Our mission is the undertaking of a research enterprise to study the mechanisms involved in the pathogenesis of diseases/syndromes encountered in Intensive Care Units (ICU) with the ultimate goal of translating the discoveries to improve health care for patients.
In an effort to provide a unified base for a multidisciplinary studies addressing pathophysiology of critical illnesses, The Centre for Critical Illness Research (CCIR) was established at Lawson Health Research Institute in 2003.
The CCIR provides the framework to optimize the translation of experimental work into novel clinical approaches for diagnosis, treatment and prevention of diseases/syndromes encountered in the ICU. Hospital critical care units provide specialized interdisciplinary care to patients with life threatening or potentially threatening conditions, typically involving one ore more organ system failures.
Research Goals
Research at CCIR studies the causes and consequences of remote organ injury and multiple organ dysfunctions during sepsis/systemic inflammation, the leading cause of death in Intensive Care Units.
What is sepsis/systemic inflammation?
Sepsis is a life-threatening complication of an infection.
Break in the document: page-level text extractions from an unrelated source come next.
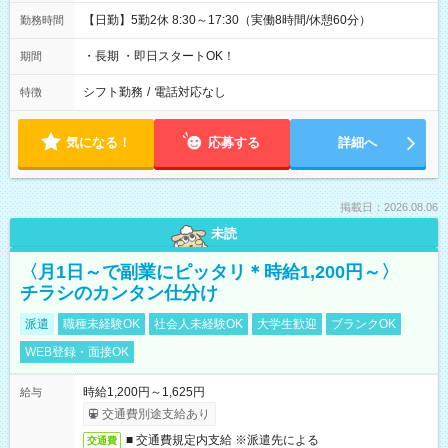
【日勤】5勤2休 8:30～17:30（実働8時間/休憩60分）
勤務時間
・長期 ・即日スタートOK！
期間
シフト勤務
/
電話対応なし
特徴
気になる！
応募する
詳細へ
掲載日：2026.08.06
未読
〈月1日～で副業にピッタリ＊時給1,200円～〉
チラシのカンタン仕分け
派遣
職種未経験OK
社会人未経験OK
大学生歓迎
ブランクOK
WEB登録・面接OK
時給1,200円～1,625円
給与
交通費別途支給あり
■ 交通費規定内支給 ※派遣先による
交通費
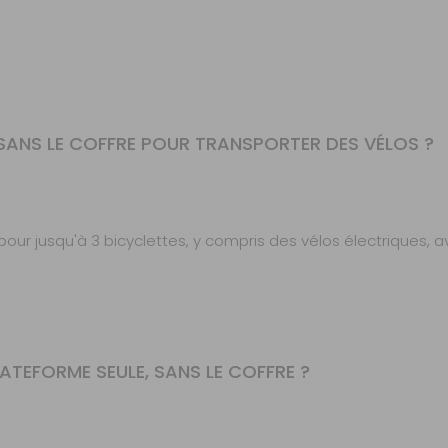
 SANS LE COFFRE POUR TRANSPORTER DES VÉLOS ?
pour jusqu'à 3 bicyclettes, y compris des vélos électriques, 
ATEFORME SEULE, SANS LE COFFRE ?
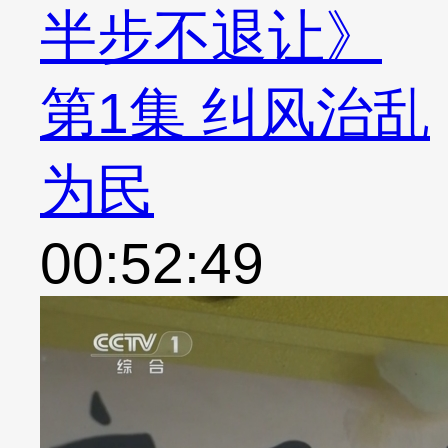
半步不退让》
第1集 纠风治乱
为民
00:52:49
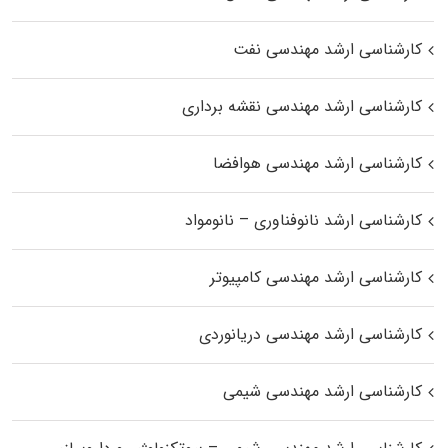
کارشناسی ارشد مهندسی نفت
کارشناسی ارشد مهندسی نقشه برداری
کارشناسی ارشد مهندسی هوافضا
کارشناسی ارشد نانوفناوری – نانومواد
کارشناسی ارشد مهندسی کامپیوتر
کارشناسی ارشد مهندسی دریانوردی
کارشناسی ارشد مهندسی شیمی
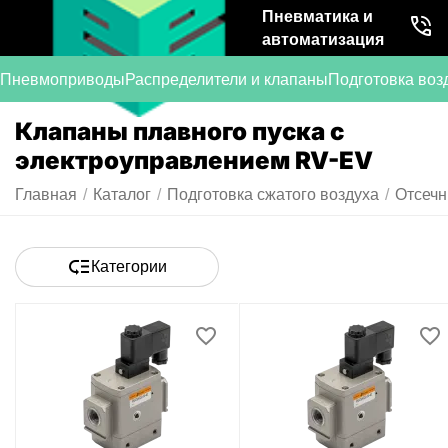
Пневматика и
автоматизация
Пневмоприводы
Распределители и клапаны
Подготовка воз
Клапаны плавного пуска с
электроуправлением RV-EV
Главная
/
Каталог
/
Подготовка сжатого воздуха
/
Отсечн
Категории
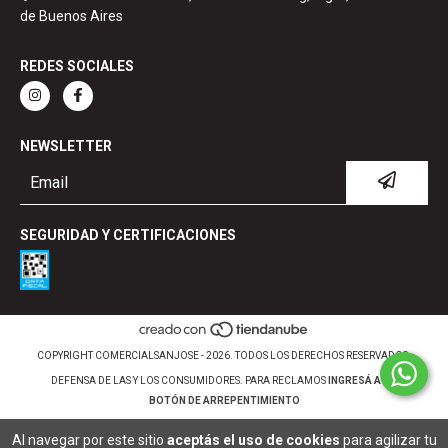
de Buenos Aires
REDES SOCIALES
NEWSLETTER
SEGURIDAD Y CERTIFICACIONES
COPYRIGHT COMERCIALSANJOSE - 2026. TODOS LOS DERECHOS RESERVADOS.
DEFENSA DE LAS Y LOS CONSUMIDORES. PARA RECLAMOS
INGRESÁ ACÁ.
BOTÓN DE ARREPENTIMIENTO
Al navegar por este sitio
aceptás el uso de cookies
para agilizar tu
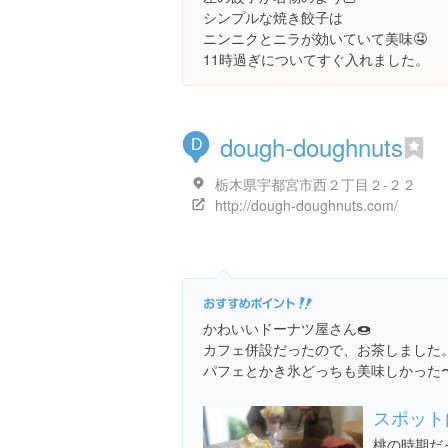
シンプルな焼き餃子は
ニンニクとニラが効いていて美味🤤
11時過ぎについてすぐ入れました。
dough-doughnuts
D
栃木県宇都宮市西２丁目２-２２
http://dough-doughnuts.com/
かわいいドーナツ屋さん🍩
カフェ併設だったので、お茶しました
パフェとかき氷どっちも美味しかった
スポット
桃の時期だ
Sepsis occurs when chemicals released by bacteria (or other pathogens) enters into the bloodstream triggering inflammatory response throughout the body (i.e. systemic inflammation). This inflammatory response can lead to changes that damage multiple organ systems, causing them to fail. Similarly, severe trauma to one or multiple body parts/organs can result in production of inflammatory chemicals by our own body, resulting in the development of systemic inflammation. To date there is/are no specific treatment(s) to fight against systemic inflammation.
Major research aims:
- Mechanisms of inflammatory organ injury/dysfunction
- Resolution of inflammation
- Development of therapeutic approaches
The following methodologies/approaches provide the background for the specific research projects:
- Cell and tissue culture
- Intravital videomicroscopy
- Isolated perfused organ systems
- Small animal models: fecal peritonitis, ischemia/reperfusion, blast injury, pneumonia, limb compartment syndrome, aged animals
- Translational Research Centre with standard operating procedures for processing and storing human biological samples
Research Groups
Multidisciplinary teams consisting of both basic and clinical scientists work together to facilitate research discoveries and the translation of findings related to:
Sepsis
Sepsis-associated encephalopathy, sepsis-associated myocardial and lung dysfunction and sepsis-associated microcirculatory dysfunction are the prime targets for clinical and basic research investigation.
Trauma
The group uses both in vivo (hemorrhagic shock/resuscitation, blast injury, limb compartment syndrome) and in vitro (anoxia/reoxygenation, pressure-induced biaxial stretching) approaches to understand underlying mechanism(s) involved in trauma-induced lung, brain, heart, gut, and skeletal muscle injury/dysfunction.
Lung pathophysiology
The clinical focus of this group encompasses sepsis-induced lung injury, ventilation-induced lung injury, cystic fibrosis as well as several other clinical entities. Mechanistically, the research focuses on the role of inflammatory cells (neutrophilic leukocytes and macrophages), metalloproteinases and their inhibitors, pulmonary surfactant and antimicrobial peptides in the complex pathophysiology of these diseases.
Microcirculatory disorder
Intravital videomicroscopy approaches are used to examine microvascular function (e.g. capillary perfusion, tissue oxygenation, oxidant stress, tissue injury, apoptosis, inflammatory cell recruitment etc.) under homeostatic and pathologic (i.e. sepsis, trauma) conditions.
Myocardial/cardiovascular dysfunction
The group focuses on understanding the molecular mechanism(s) and developing new treatments for myocardial ischemia/reperfusion-, sepsis-, doxorubicin- and diabetes-induced heart injury/dysfunction.
Vascular biology/Inflammation
Research in this group focuses on understanding the mechanisms regulating organ/tissue-specific (e.g. brain, lung, liver, skeletal muscle, large blood vessels etc.) vascular endothelial cell activation/injury and subsequent interaction with inflammatory cells (e.g. neutrophils and macrophages) under experimental conditions of sepsis, trauma, and diabetes. Carbon monoxide-releasing molecules (CORMs) are investigated as potential modulators of inflammatory response.